The risk of VTE is increased beyond that observed in relapsed/refractory patients when thalidomide is used in combination with dexamethasone, alkylating agents, as part of a three-agent therapy, and with doxorubicin. In most studies, the highest risk was observed during the first few months of therapy; however, VTE still occurs after several months of therapy [20].

In our second case, DVT of the left lower leg occurred 1 month after thalidomide and low-dose dexamethasone despite low-dose aspirin for thrombo-prophylaxis. At that time, the only recognised risk factor for this patient was progressive disease status. One month after lenalidomide and high-dose dexamethasone treatment, the same patient developed DVT of the right lower leg despite oral anticoagulation. At the time of second thrombotic attack, the following risk factors were identified: progressive disease status, previous VTE, high-dose dexamethasone and surgery (cervical corpectomy) within 2 months.

The therapeutic use of thalidomide in MM is often complicated by VTE. The results of the retrospective study by Talamo et al. suggest that MM patients suffering from thromboembolic complications with thalidomide have a frequent concomitant underlying thrombophilic state [21]. In our third patient, who developed right upper extremity VTE on the third month of thalidomide and low-dose dexamethasone therapy despite low-dose aspirin thrombo-prophylaxis, screening for thrombophilic factors showed lupus anticoagulant (LA) positivity. The other individual risk factor was previous VTE.

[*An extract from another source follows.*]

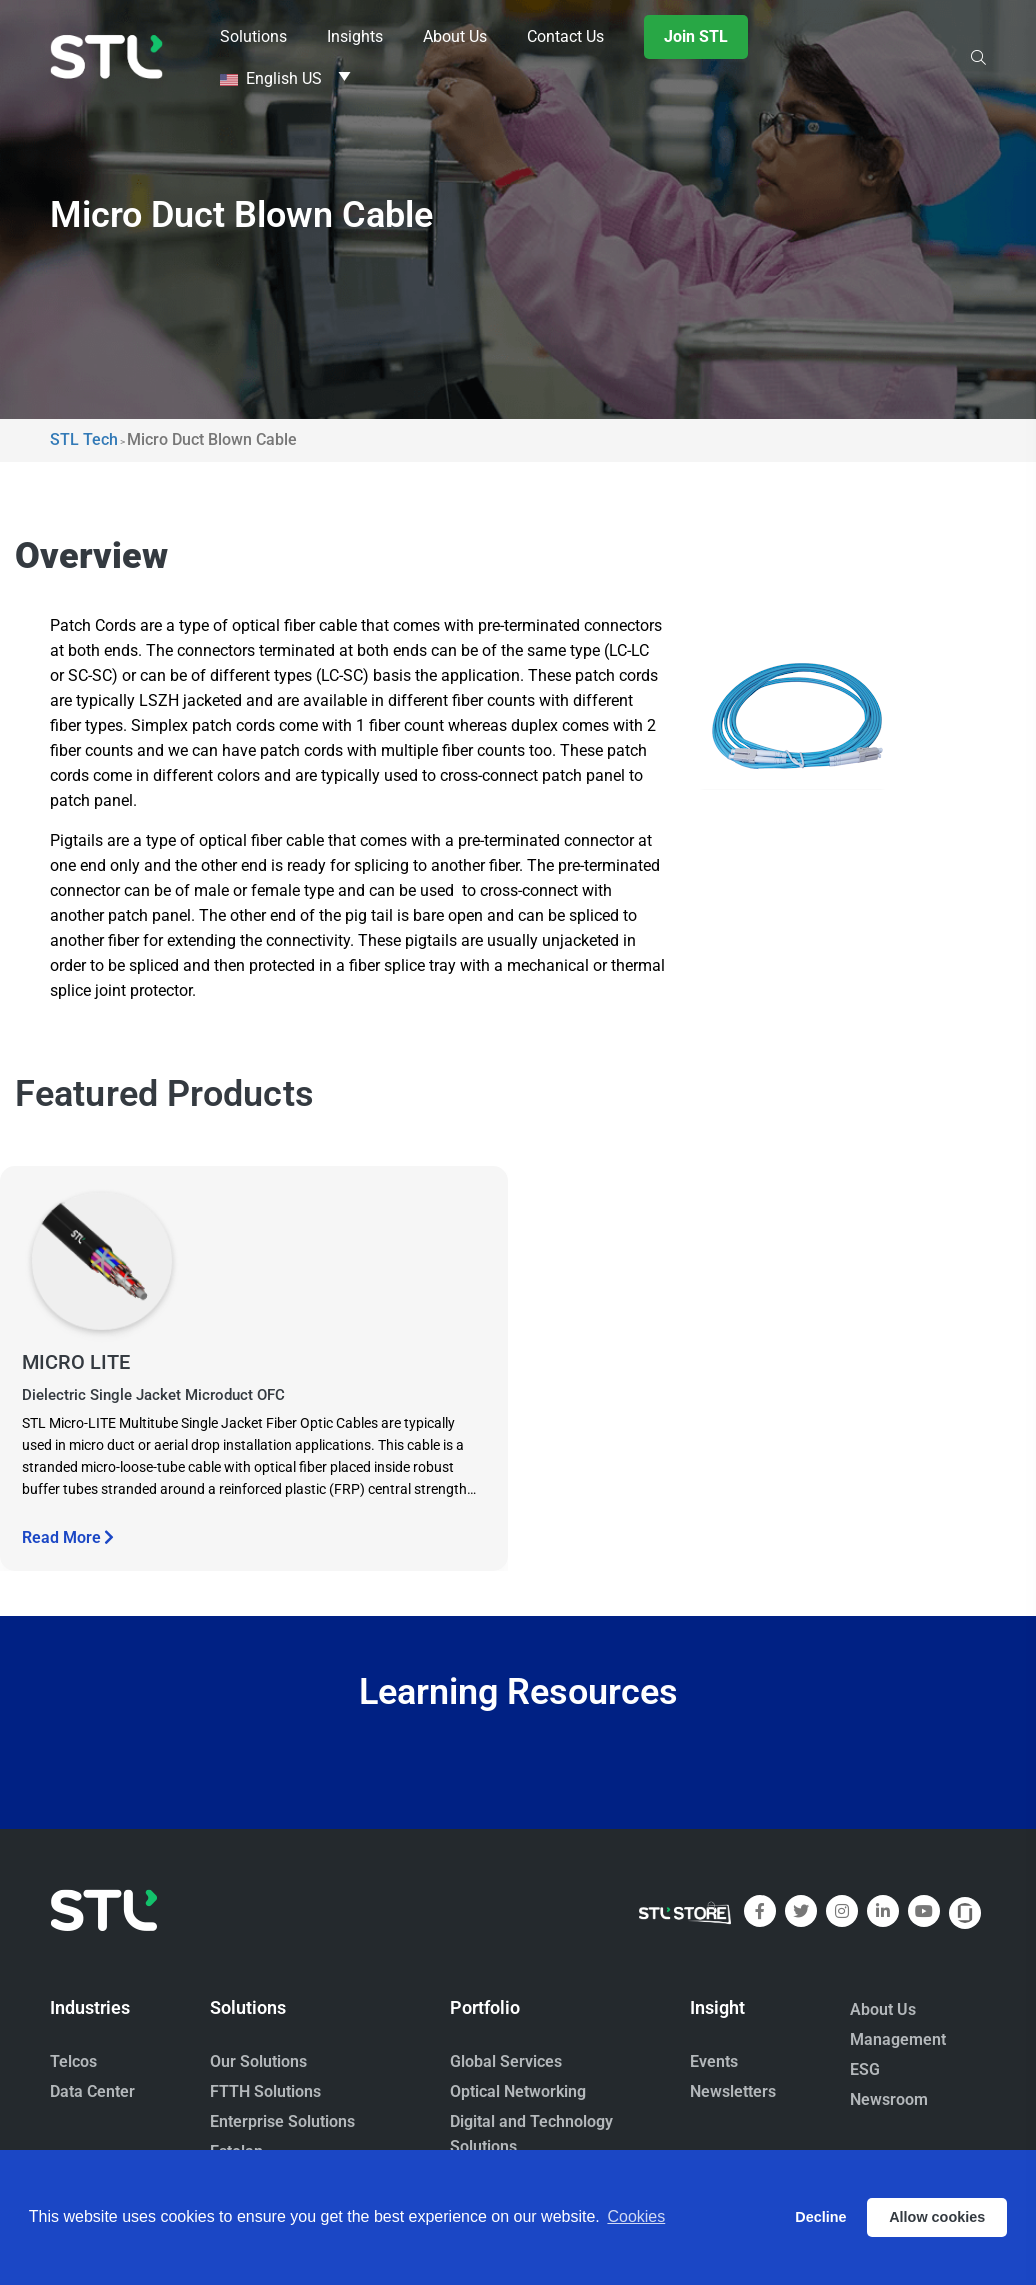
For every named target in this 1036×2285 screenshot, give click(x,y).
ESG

The results of Talamo et al. indicate that MM patients undergoing VTE during treatment may harbor multiple concomitant factors increasing their thrombotic risk. Although work-up for thrombophilia is not routinely recommended in MM patients treated with thalidomide, this study suggests that laboratory screening could identify patients at higher VTE risk, thus enabling physicians to better target such high-risk individuals [21].

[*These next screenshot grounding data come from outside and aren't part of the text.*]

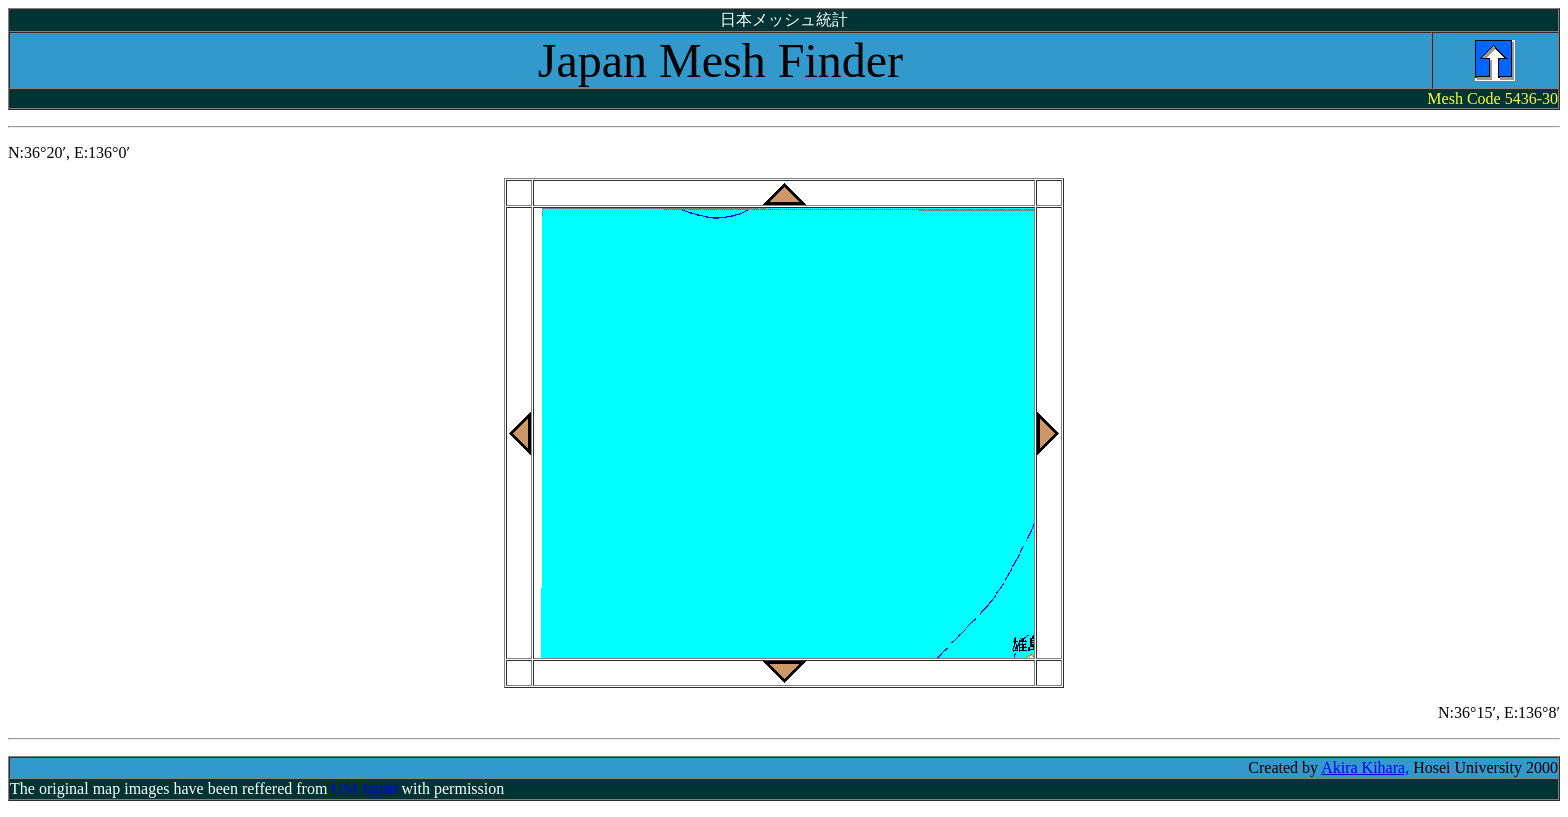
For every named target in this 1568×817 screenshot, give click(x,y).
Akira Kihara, (1365, 767)
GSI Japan (366, 788)
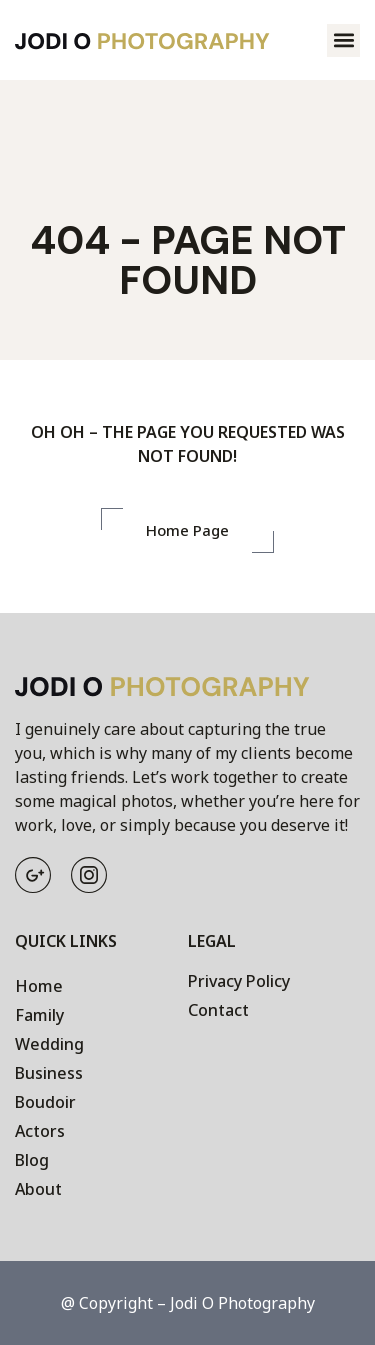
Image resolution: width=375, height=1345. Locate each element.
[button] (343, 40)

Potential hypercoaguable mechanisms unique to MM include cytokine-mediated (predominantly IL-6) interactions between malignant plasma cells, bone marrow stromal cells, and endothelial cells, and paraprotein effects on fibrin polymerization and resistance to fibrinolysis [22]. Rarely, paraproteins exhibit specific (anti-protein S and anti-protein C) and nonspecific (lupus anticoagulant) prothrombotic properties [4, 23, 24]. Intact Ig paraproteins have been reported to possess LA activity. Zahida Yasin was the first to report a similar activity for light-chain paraproteins, resulting in clinically evident thrombosis. Light chain paraproteins could serve as useful models for further study of the mechanisms of activity of acquired LA inhibitors [4]. In our third case, we believe that lambda light chain possessed acquired LA activity and resulted in second VTE attack.

In summary, the pathogenesis of thromboembolic disease in haematological malignancies is complex and multifactorial: tumour cell-derived procoagulant, fibrinolytic or proteolytic factors and inflammatory cytokines affect clotting activation, and chemotherapy and anti-angiogenic drugs increase thrombotic risk in patients with MM.